By letter agreement dated December 28, 1988, the plaintiff gave the defendant $60,000 to invest in a real estate limited partnership in which defendant was the general partner. The agreement provided that the funds would not constitute a capital contribution and could not be used until the formal limited partnership agreement and an amendment to the Certificate of Partnership were executed and filed. Further, if the formalities were not accomplished within 90 days from the date of the letter, the funds were to be returned to the plaintiff.

When the plaintiff learned that the formalities had not been complied with within the 90 day period, defendant’s attorney, by letter, stated that this was due to a clerical error which was being rectified. The plaintiff then executed a new certificate for filing on April 10, 1989. Again, the documents were not timely filed. By letter dated July 12, 1990, plaintiff demanded return of his $60,000. The defendant did not return *359the money and subsequently filed the documents on September 5, 1990.

In January 1991, plaintiff commenced this action to recover the monies and moved for summary judgment. The defendant cross-moved for summary judgment claiming that the plaintiff had waived his right to strict compliance by executing the new agreement after the failed initial 90 day period and further, acting as a limited partner by filing IRS K-l forms for 1988 and 1989. The defendant contended that the plaintiff demanded return of the monies only after financial problems arose due to a change in the real estate market.

The court denied both motions finding issues of fact in the foregoing.

The law governing limited partnerships requires compliance with certain formalities, including filing of the certificate of partnership followed by its publication (Partnership Law § 91 [1] [b]; for current law, see, Partnership Law § 121-201 et seq. eff July 1, 1991). Its purpose was to encourage investment "by affording to a limited partner a position analogous to that of a corporate shareholder” (Ruzicka v Rager, 305 NY 191, 197-198, rearg denied 305 NY 798). The idea is to exempt the limited partner from general liability and place only the specific invested capital at peril (Lanier v Bowdoin, 282 NY 32, 38, rearg denied 282 NY 611; see, Dickerson, Partnership Law Adviser, at 93 [Practicing Law Institute 1991]).

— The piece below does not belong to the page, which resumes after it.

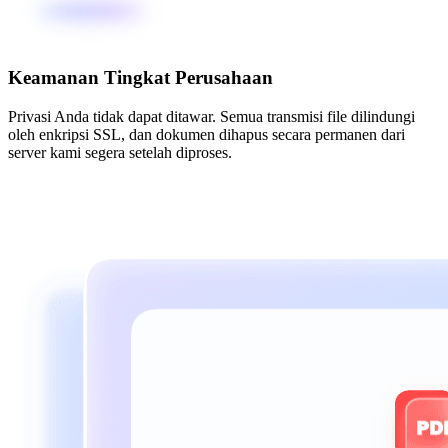
Keamanan Tingkat Perusahaan
Privasi Anda tidak dapat ditawar. Semua transmisi file dilindungi
oleh enkripsi SSL, dan dokumen dihapus secara permanen dari
server kami segera setelah diproses.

The requirements which allow limited personal liability are not easily eluded (see, Gonzalez v Chalpin, 77 NY2d 74, 77, rearg denied 77 NY2d 940).

We have recently analyzed the liability of a general partner and the fact that in such a relationship individual assets are at risk (see, United States Trust Co. v Bamco 18, 183 AD2d 549).

Thus, it can be seen that protection against liability beyond the capital contribution is of the essence of a limited partnership. To allow the general partner to play fast and loose with a contractual provision for compliance with formalities is to undermine such protection and place the putative limited partner at risk.

The fact that the plaintiff was lenient cannot absolve the defendant from this breach and summary judgment should have been granted to the plaintiff.